Concern: “$ matches before any newline”
– Note: “Ruby’s $ and ^ match at embedded newlines, but its \A and \Z do
not”
Under the title “Enhanced line-anchor mode. . .”
– Note: “N/A”. Indicates Ruby does not have this feature. While every other
language listed does (Java, Perl, PHP, Python, Tcl, .NET).
Concern: “\A always matches like normal ^”
– Note: “Ruby’s \A, unlike its ^, matches only at the start of the string”
Concern: “\Z always matches like normal $”

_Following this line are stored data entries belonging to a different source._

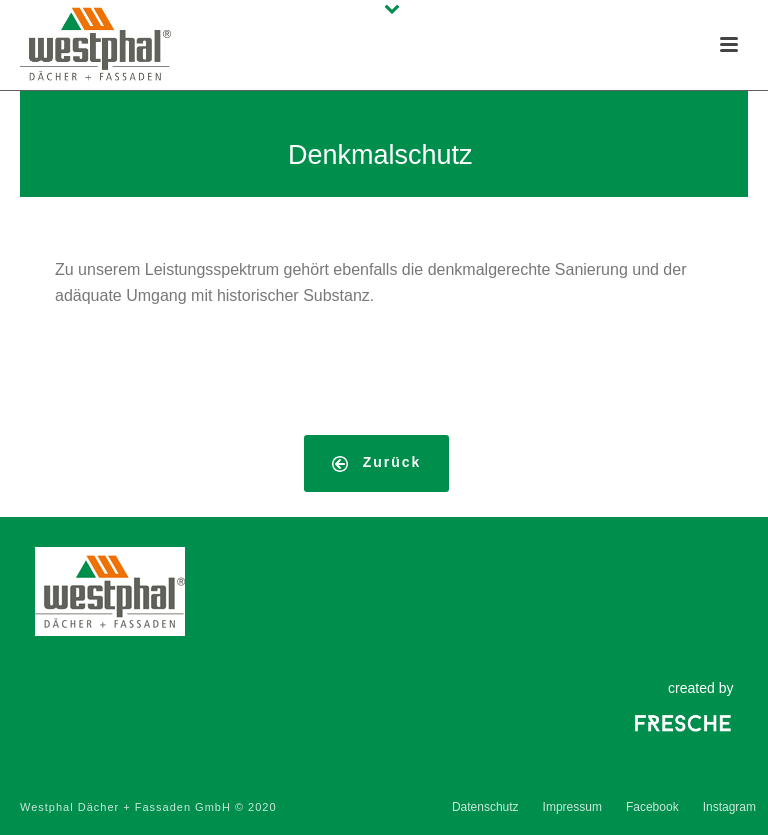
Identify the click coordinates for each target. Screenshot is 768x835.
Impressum (572, 807)
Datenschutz (485, 807)
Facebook (652, 807)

– Note: “Ruby’s \Z, unlike its $, matches at the end of the string, or
before a string-ending newline”
Concern: “\z always matches only at end of string”
– Note: “N/A”.
page 131, “My testing has shown that java.util.regex and Ruby have \G match
at the start of the current match, while Perl and the .NET languages have it
match at the end of the previous match. (Sun tells me that the next release
of java.util.regex will have its \g behavior match the documentation.)”
page 132, Table 3-12: A Few Utilities and Their Word Boundary
Metacharacters. The table indicates that Ruby does not support
“Start-of-word” and “End-of-word” boundary characters [e.g. Perl: (?<!\w)
(?=\w) … (?<=\w) (?!\w) ].
page 133, "Ruby has a bug whereby sometimes (?i) doesn’t apply to
-separated alternatives that are lowercase (but does if they’re
uppercase)."
I am not a Master at Regular Expressions so I would like comments on if
these things should change (or possibly already are changed) in Ruby.